毎日飲酒を続けたのちに、偶然飲酒をしない日があった際、いつもと違う症状が起きたことはありませんか。お酒を連続して飲み続け、体にアルコールが長期間残っていた状態から、飲酒を一時的に止めることで様々な症状が出現します。こうなると、気分が非常に不安定になるだけでなく、発汗や手の震えが止まらず、場合によっては幻覚が起きてしまうこともあります。これらの症状を、離脱症状と呼びます。お酒を一杯でもひっかけると、離脱症状は収まることがあります。このため、アルコールをなかなかやめられないという、悪循環が生じてしまいます。

否認

依存症の進行が真っ只中にいる人は、飲酒のことを指摘されても、「自分はまだ上手に飲める」、「お酒の量を減らせば大丈夫」、「止めようと思えば簡単に止められる」と思いがちです。また、自分の問題がお酒にあることを分かっていても、中々素直に認めることができず、反発したり、あるいは指摘した人を逆に非難したりします。問題を認められないことによって、何度も同じ事態が繰り返されることになります。離脱症状の悪循環以外にも、お酒の厄介さは、このようなアルコール依存症特有の心理的な機制によるところが大きいのです。

治療と回復 アルコール依存から回復するには

依存症が進行してしまうと、「お酒をコントロールして飲む(=ほどよく飲酒を止めておける)」、という当たり前のことが非常に困難になります。そして、現在の治療では依存症の方を以前のような「コントロールして飲む状態」に戻すことは、残念ながらできません。しかし、お酒を飲まないでいられる生き方を学ぶこと、ご自身が学んだ内容を実践していくことは、可能です。そしてこのことこそが、アルコール依存症の回復には必要なのです。

アルコールを断ち始めて生じる離脱症状には、急性期の専門治療が必要です。この段階で、治療によって安全に離脱症状を通り超える必要があります。

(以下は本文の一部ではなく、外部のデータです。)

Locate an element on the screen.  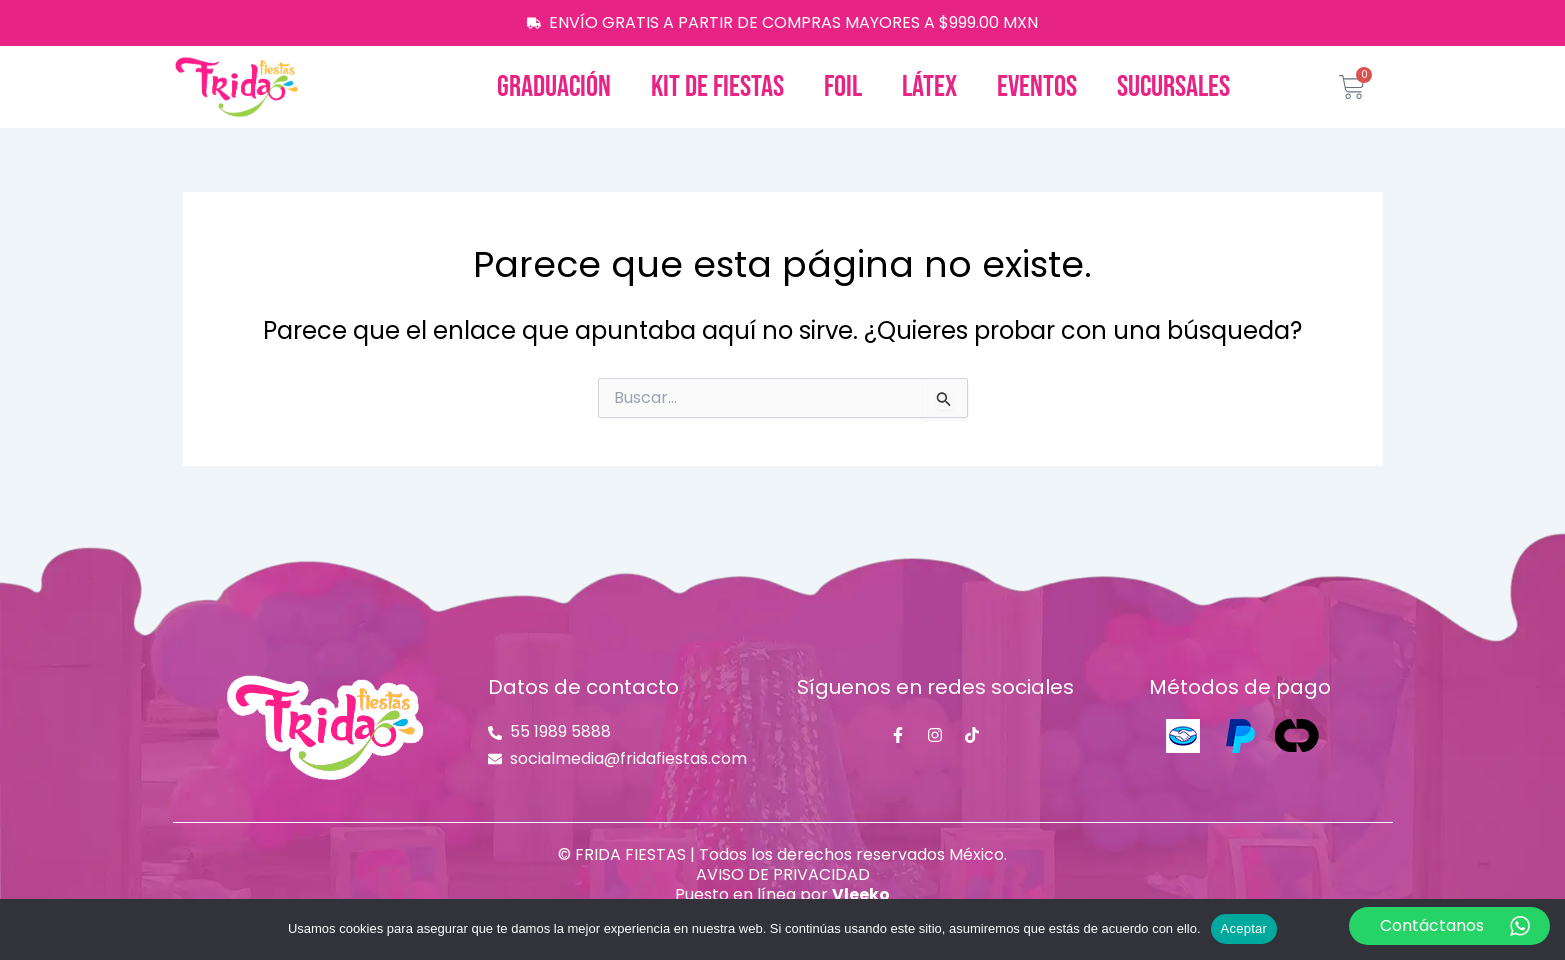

退院後は、お酒を断った生活(断酒した生活)を続けて行くことが避けて通れません。飲酒のリスクがあるため通院の継続や、定期的に開催される地域のミーティング(自助グループ)、アディクションの治療をカバーしているデイケアへ、継続して通うことが望まれます。独りでは続け難いお酒を断った生活でも、通院や自助グループへの参加、デイケア通所の継続など、社会資源の活用によって依存症の回復や社会復帰を可能にすることができます。もう一度気分よく飲めるようになることはありませんが、飲まないで過ごすよりよい生き方が回復になります。

当院では急性期の治療から、外来の通院、デイケアまで広くカバーしており、様々な依存症の病態に対応しています。